CRÓNICAS DA IDADE MÍDIA
A mistificação

Por Ruben de Carvalho


A cobertura televisiva das comemorações do 26º aniversário do 25 de Abril, nomeadamente nos dois canais da RTP, constituiu um dos mais reveladores episódios da capacidade mistificadora da televisão e o transparente resultado de uma elaboração política e ideologicamente para apresentar uma determinada versão distorcida da História.

1.
O eixo fundamental da operação funcionou em torno da coincidência entre o 26º aniversário da Revolução de Abril e o 25º das eleições para a Assembleia Constituinte.
A partir desta linha desenvolveu-se (no telejornal da RTP 1 com nada menos de três peças) a banalização das referências a 1974 e desenvolveu-se largamente a ideia de que as eleições de 1975 haviam constituído uma derrota do PCP.

2.
Para tentar dar consistência a esta conclusão, repetiram-se duas completas parvoíces: a primeira, que à data o PCP «dominaria completamente» o aparelho de Estado», inverdade histórica que a mais elementar documentação comprova. O PCP não tinha qualquer maioria na composição dos orgãos do governo, nos governadores civis ou mesmo nas comissões administrativas municipais, etc.
A segunda toca as raias da imbecilidade: a alternativa que se colocaria ao eleitorado em Abril de 1976 era entre uma «democracia popular do tipo soviético» (sic) que, segundo a RTP, o PCP defenderia, e uma «democracia de tipo ocidental» defendida pelos outros partidos concorrentes!

3.
É relevante sublinhar que em nenhum destes textos de «reconstituição histórica» foi feita a mínima referência a um acontecimento marcante ocorrido pouco mais de um mês antes do acto eleitoral: o golpe spinolista do 11 de Março.
Este silêncio é particularmente significativo de dois ângulos: por um lado, silencia-se o facto essencial, assumido pelo próprio Spínola e por outros envolvidos no golpe, que um dos seus objectivos centrais era exactamente impedir a realização das eleições cujos resultados toda a direita receava serem esmagadoramente favoráveis à esquerda.
Por outro lado, é um factor histórico que igualmente ninguém contesta (o dr.
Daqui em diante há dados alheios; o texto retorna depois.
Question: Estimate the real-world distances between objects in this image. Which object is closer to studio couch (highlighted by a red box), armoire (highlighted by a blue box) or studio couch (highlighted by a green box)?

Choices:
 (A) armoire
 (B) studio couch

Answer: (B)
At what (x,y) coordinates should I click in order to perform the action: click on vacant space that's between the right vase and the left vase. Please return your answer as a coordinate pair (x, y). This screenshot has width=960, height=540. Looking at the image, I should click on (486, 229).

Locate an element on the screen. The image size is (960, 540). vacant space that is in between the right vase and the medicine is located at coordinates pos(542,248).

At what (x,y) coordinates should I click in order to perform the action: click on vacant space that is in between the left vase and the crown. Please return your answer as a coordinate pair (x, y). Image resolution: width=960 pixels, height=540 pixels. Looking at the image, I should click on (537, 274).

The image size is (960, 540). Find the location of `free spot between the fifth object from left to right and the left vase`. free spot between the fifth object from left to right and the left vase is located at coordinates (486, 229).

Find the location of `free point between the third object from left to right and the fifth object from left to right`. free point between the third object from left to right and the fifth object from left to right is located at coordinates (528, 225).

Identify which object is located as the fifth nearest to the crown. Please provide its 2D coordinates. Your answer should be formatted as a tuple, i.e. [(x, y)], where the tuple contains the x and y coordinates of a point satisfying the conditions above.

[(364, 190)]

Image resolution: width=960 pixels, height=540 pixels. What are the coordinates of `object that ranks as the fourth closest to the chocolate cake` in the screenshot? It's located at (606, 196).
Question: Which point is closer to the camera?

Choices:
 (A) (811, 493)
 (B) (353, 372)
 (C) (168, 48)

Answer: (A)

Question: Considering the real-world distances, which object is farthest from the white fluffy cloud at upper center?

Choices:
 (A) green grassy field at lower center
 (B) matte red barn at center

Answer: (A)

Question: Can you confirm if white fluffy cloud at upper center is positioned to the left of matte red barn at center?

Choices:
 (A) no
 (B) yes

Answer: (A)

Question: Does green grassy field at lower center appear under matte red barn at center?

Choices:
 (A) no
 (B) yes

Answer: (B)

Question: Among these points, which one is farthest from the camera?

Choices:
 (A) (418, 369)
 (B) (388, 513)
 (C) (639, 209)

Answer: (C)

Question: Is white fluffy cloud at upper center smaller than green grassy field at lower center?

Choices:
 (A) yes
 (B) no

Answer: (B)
Mário Soares afirma-o preto no branco no livro de Maria João Avilez, Frank Carlucci disse-o com quantas palavras são necessárias, os responsáveis do PSD igualmente o escreveram na mais total candura, etc., etc.) que todos estes partidos estavam de uma forma ou de outra comprometidos na aventura spinolista, subscrevendo os seus objectivos, incluindo o adiamento do acto eleitoral e a alteração dos moldes democráticos em que se previa a sua realização.

4.
Torna-se seguidamente fulcral para a mistificação ignorar que praticamente todos os partidos concorrentes às eleições se apresentarem perante o povo português defendendo as grandes linhas programáticas contidas no Programa do MFA e que viriam a ser plasmadas na Constituição de 1976.
Nem o mais obtuso dos escribas conseguirá com um mínimo de rigor definir essa mirífica «democracia popular de tipo soviético» que o PCP defenderia, mas se por isso se entende um quadro de regime que incluísse alterações profundas na ordem económica (nacionalizações de sectores fundamentais da economia, Reforma Agrária, controlo operário), lado a lado com uma concepção do Estado democrático que completasse a arquitectura parlamentar e o semi-presidencialismo com a vertente de um dinâmico movimento popular como elemento constitutivo do sistema, então é preciso dizer que não só o PCP, como o PS, o então PPD e o MDP possuíam esses objectivos preto no branco nos seus programas partidários e eleitorais, tanto quanto que taxativamente os viriam a aprovar enquanto elementos determinantes do texto constitucional um ano depois.

5.
É à luz desta inquestionável realidade que os resultados das eleições de 1975 têm de ser interpretados. Antes de tudo o mais, eles constituíram uma esmagadora manifestação de apoio aos militares de Abril, à sua acção e às grandes linhas do programa político que apresentavam ao País. Este apoio, não concorrendo o MFA nas urnas, manifestou-se no resultado dos partidos que no seu programa afirmavam identificar-se com elas, isto é, o PCP, tal como o MDP, o PS, o PPD, o próprio CDS, para não falar das formações esquerdistas, exceptuando o MRPP.
Para se concluir politicamente o que significaram os resultados das constituintes de 1975 é assim essencial saber em que é que o povo português votou e a forma mais inquestionavelmente correcta de o fazer é analisar que Constituição elaboraram os constituintes eleitos. Até na medida em que ela se revelou posteriormente suportada pelo eleitorado, sendo necessárias mais de duas décadas, sucessivas eleições e as mais desbragadas alianças parlamentares para progressivamente a alterarem.
E a verdade é que a soma dos resultados eleitorais dos partidos concorrentes em 25 de Abril de 1975 e que geraram e votaram a Constituição de 1976 – PS, PPD, MDP e PCP – foi de 86% do eleitorado.
O PCP sempre se identificou com este projecto. Contestar este quadro no sentido de revisão da História de que a RTP deu na terça-feita um lamentável exemplo é admitir que o PS e o PPD agiram desde sempre de má fé, apresentando mentirosamente ao eleitorado um projecto político que não subscreviam, mas que inquestionavelmente os eleitores sufragaram.

6.
Finalmente, cabe perguntar: acha a RTP que as centenas de milhares de pessoas que se manifestarm nas ruas terça-feira passada o fizeram para comemorar o 25 de Abril de 1974 e o derrubamento do fascismo ou as eleições de 1975? Que conceito deontológico é este de aproveitar imagens de uma presença cívica de inequívoco significado para sustentar e dar credibilidade a outra ideia política e ideologicamente definida?